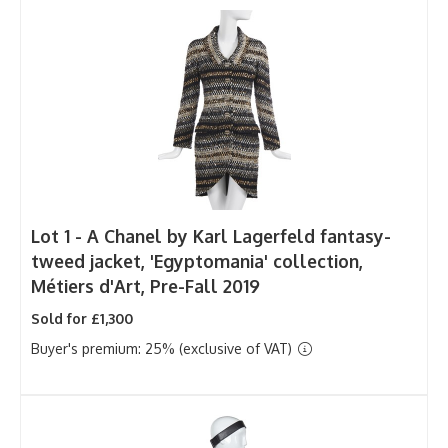
Lot 1 -
A Chanel by Karl Lagerfeld fantasy-
tweed jacket, 'Egyptomania' collection,
Métiers d'Art, Pre-Fall 2019
Sold for £1,300
Buyer's premium: 25% (exclusive of VAT)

◆ ◆ ◆ ◆ ◆ ◆ ◆

Assigned task: Everything from the line containing "Métiers d'Art, Pre-Fall 2019" to the last line of the material above should be printed exactly, both ends included.

Response to the exercise:
Métiers d'Art, Pre-Fall 2019
Sold for £1,300
Buyer's premium: 25% (exclusive of VAT)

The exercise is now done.